Yegor moved away noiselessly, his head bowed.
It was very late when Stassik arrived. Icicles clung to his burgeoning beard. His old soldier’s coat was stiff with the cold. They sat across from each other leaning on their elbows and drank tea and cognac. Stassik brought the latest issues of the Tocsin published in a Ukrainian village during the passing of a singing army which moved in carts – a machine gun and an accordion in each cart – under black banners.
Yegor glanced at a headline:
RESOLUTIONS OF THE SPECIAL CONFERENCE OF THE CONFEDERATION..
More resolutions, more organisations, more conferences even under these midnight banners! Yegor drank, and this last swig of burning liquor seemed in a strange way to sober him at the same time as it made him entirely drunk.

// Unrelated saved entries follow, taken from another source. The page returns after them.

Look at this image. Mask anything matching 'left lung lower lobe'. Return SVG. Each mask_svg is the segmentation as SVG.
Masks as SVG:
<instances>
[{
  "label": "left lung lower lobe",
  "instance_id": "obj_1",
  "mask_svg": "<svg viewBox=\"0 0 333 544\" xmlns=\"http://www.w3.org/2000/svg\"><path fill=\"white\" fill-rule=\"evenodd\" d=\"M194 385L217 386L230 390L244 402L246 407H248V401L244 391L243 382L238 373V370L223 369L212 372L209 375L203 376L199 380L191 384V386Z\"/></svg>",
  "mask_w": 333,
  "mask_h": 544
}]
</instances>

“Put away your papers, Stassik,” he said. “I don’t want to see them. I’m not a believer. All I know about is one thing: the melting snows, the great spring waters, the flooding rivers carrying along granite-hard ice blocks, dead dogs, last year’s garbage, old pranks… it’s a flood, understand, and we’re all rolling down to the sea: ah! How beautiful it is to be carried along and to carry off everything before you! A block of ice, that’s what I am. I’ve got to crash into arches and bridges. I’ve got to hear the barge hulls resounding under my blows.”

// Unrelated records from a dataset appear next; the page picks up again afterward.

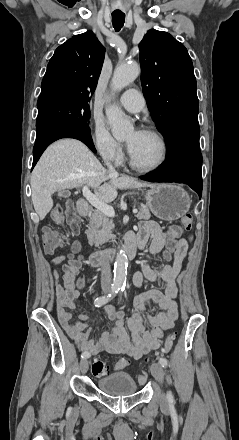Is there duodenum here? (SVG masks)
<instances>
[{
    "label": "duodenum",
    "instance_id": "410a0bca",
    "mask_svg": "<svg viewBox=\"0 0 239 440\" xmlns=\"http://www.w3.org/2000/svg\"><path fill=\"white\" fill-rule=\"evenodd\" d=\"M78 211L81 216H87L91 213L90 204L82 199L78 202ZM124 252L129 258H133L136 253V245L133 242H127L124 247ZM116 251L101 250L93 252L88 259V263L92 267H101L108 263L114 257Z\"/></svg>",
    "mask_w": 239,
    "mask_h": 440
}]
</instances>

“And afterward?” said Stassik.
“Afterward, I don’t give a fuck. Put away your pamphlets, Stassik, I don’t believe in them.”
He took another drink.
“I’m bored, Stassik. Do you believe?”
“In what do you say.”
Yegor’s head felt heavy, ready to fall. He was holding it up with both hands. Wouldn’t it fall anyway, roll across the floor, bounce up like a great soccer ball, and smack its brow against the black-and-white keyboard, there to unleash storms and perish? Stassik, sitting stiffly, black and white, black beard and white skin like the piano keys, was certainly not drunk. Stassik’s hands lay flat on the table, sharp and clear amid the general disorder. He answered with words as blunt as deeds.
“You’ve got a child’s brain in an athlete’s skull, Yegor. “Believe” is an old word, Yegor. I know. I know that man will be free on a free earth. I know that we will all be killed long before that. I know that we will be forgotten. I know that the future will be magnificent. I know it’s time to begin.”

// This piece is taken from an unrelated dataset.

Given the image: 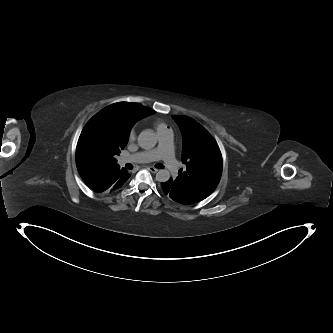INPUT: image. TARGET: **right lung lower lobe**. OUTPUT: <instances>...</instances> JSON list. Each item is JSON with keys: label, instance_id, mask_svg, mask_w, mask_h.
Here are the masks:
<instances>
[{"label": "right lung lower lobe", "instance_id": "1", "mask_svg": "<svg viewBox=\"0 0 333 333\" xmlns=\"http://www.w3.org/2000/svg\"><path fill=\"white\" fill-rule=\"evenodd\" d=\"M83 181L97 193H109L121 188L130 177L126 169H116L100 175L97 171L79 172Z\"/></svg>", "mask_w": 333, "mask_h": 333}]
</instances>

“Yes, yes,” cried Yegor, “you’re right. I believe, too, Stassik.”
He burst out laughing.
“So long as we’re killed beforehand. Are you sure about that?”
“I’m sure of it,” Stassik answered gravely.
Yegor thought his forehead had hit the keyboard. A splendid storm thundered around him. He was smiling, ecstatic, into an immense certainty. Like the sun over the Baltic in July, bursting through the clouds and making waves of light ripple suddenly across the sea. Certainty. He was searching for something in this chaos, as he had been searching in his memory across this seascape: the near-forgotten name of a woman.
“Stassik, do you want some money for the organisation? Take.”
The money was in the drawer of the table. Tea had spilled over the stacks of banknotes, which were mingled with dirty postcards. Stassik began methodically to sort out the dry bills.